Friday 25 April 2014

Vulcan Blessings

Moving Off Welfare Into Work

We have more good news from the trenches.  The battle against being enslaved to welfare has not only been joined, but--for the moment--is being won in New Zealand.  The present government has been quietly opening up a number of  fronts in the war against welfare benefits as a human right.  The common theme in this battle is to reject the notion of welfare as a lifestyle choice. 

As in the United States under the Clinton administration, the driver is not ideological (at least, not overtly so).  Rather it is part of the wider effort to get government spending under control and bring the fiscal situation back into surplus--then, eventually, into government debt reduction.  Therefore, welfare needs to be discriminatory--delivered to those who really need it, not to those who would prefer it as their chosen lifestyle.  This, from the NZ Herald:

Numbers on sole parent support have plunged by 8600, or 10 per cent, in the year to March.  It is the biggest drop in a single year since the benefit - previously known as the domestic purposes benefit, or DPB - was created in 1974.  Sole parent support is now being paid to 75,844 sole parents, fewer than in any year in the DPB's history since 1988.
Respondents in the United States have testified that the President's "you have to get a job" refrain was psychologically powerful in moving them off welfare into work.  Public expectation is a powerful incentive.  It can either work for you or against you.  In decades and times when the "public expectation" is that you are a victim owed help, welfare rolls expand.  When "official" policy and expectation is that you are obligated to get a job, the reverse happens.  But it helps to have other stars aligned.  A growing demand for labour and unfilled job positions help significantly.

In New Zealand we have both a government committed to reducing or removing welfare benefits when the emergency or temporary need has passed, coupled with a growing job market.  The impact in twelve months has been remarkable.  For time immemorial the Left has asserted there are no "bludgers" on welfare roles.  Everyone on welfare deserves to be there--and stay there--by definition.  This has been a theological fixation.  Now, the Left has been strangely--but not surprisingly--silent.  The only criticism remaining would be for the Left to argue that work is worse than welfare, a hardship or affliction, if you will, which would be guaranteed to arouse wrath amongst the electorate like nothing else.  So silence, in this case, is understandable, the better part of valour.

We want to underscore how powerful the setting of official expectations, as manifest via welfare rules, is.
A single parents' group says "a complete change of mindset" has helped reduce the number of people on the sole parent benefit to the lowest level in more than 20 years. . . .Auckland Single Parents Trust founder Julie Whitehouse said tighter rules, which require sole parents to look for part-time work when their youngest child turns 5 and fulltime work when that child turns 14, had completely changed attitudes.  "It's amazing," she said. "It's so good that I can't even get them to volunteer time.
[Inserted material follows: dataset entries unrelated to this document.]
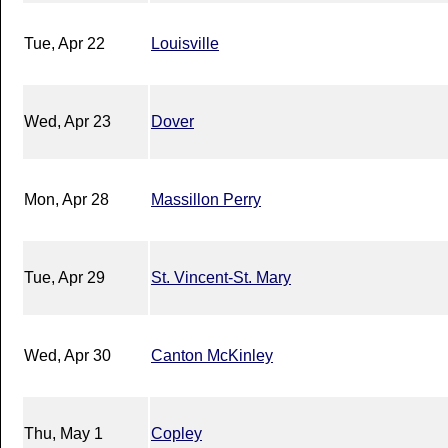
Tue, Apr 22
Louisville
Wed, Apr 23
Dover
Mon, Apr 28
Massillon Perry
Tue, Apr 29
St. Vincent-St. Mary
Wed, Apr 30
Canton McKinley
Thu, May 1
Copley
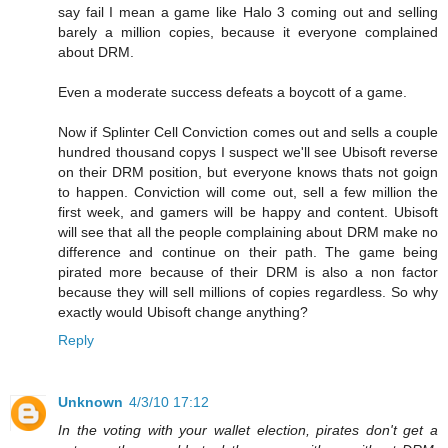
say fail I mean a game like Halo 3 coming out and selling
barely a million copies, because it everyone complained
about DRM.
Even a moderate success defeats a boycott of a game.
Now if Splinter Cell Conviction comes out and sells a couple
hundred thousand copys I suspect we'll see Ubisoft reverse
on their DRM position, but everyone knows thats not goign
to happen. Conviction will come out, sell a few million the
first week, and gamers will be happy and content. Ubisoft
will see that all the people complaining about DRM make no
difference and continue on their path. The game being
pirated more because of their DRM is also a non factor
because they will sell millions of copies regardless. So why
exactly would Ubisoft change anything?
Reply
Unknown
4/3/10 17:12
In the voting with your wallet election, pirates don't get a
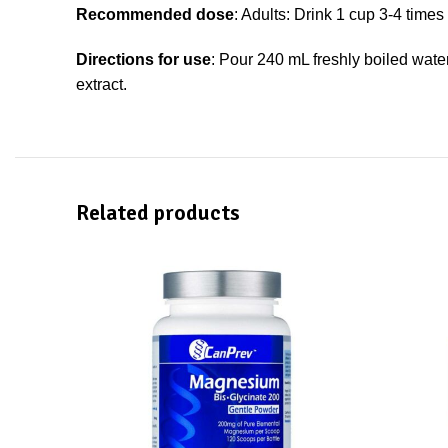
Recommended dose
: Adults: Drink 1 cup 3-4 time
Directions for use
: Pour 240 mL freshly boiled wate
extract.
Related products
The whole mindset has changed."

Asked how many of her 580 members now had jobs, she said: "The shift is incredible, I'm almost tempted to say 100 per cent - it really is big. All the attitudes changed. Everybody knew that when your child is 5 you have to go to work."
We are also aware that the government has helped create a culture of job-seeking at the welfare agencies, by requiring that beneficiaries attend courses to prepare them for work and to help them apply appropriately for jobs.  This has fostered a culture of job-seeking.  "Everyone"  is engaged in it, so it becomes a "cool" activity.  This is the carrot.  The stick is that if a beneficiary does not participate, his or her benefit is reduced.

Work is not a curse.  It is a privilege and an honour.  True, work was cursed as a result of the Fall, but the Scriptures make clear this curse made the whole enterprise more difficult, not intrinsically evil.  The same applied to childbearing.  Work itself is no more a curse than the bearing of children.  Having said that, it is not surprising that Unbelief has at times actually declared both to be intrinsically evil and harmful and degrading.  But these are the Devil's lies.  As always with him, the actual opposite is the truth.

The wider ramifications of people moving off beneficiary rolls into paid employment will be considerable.  May it live long, and prosper.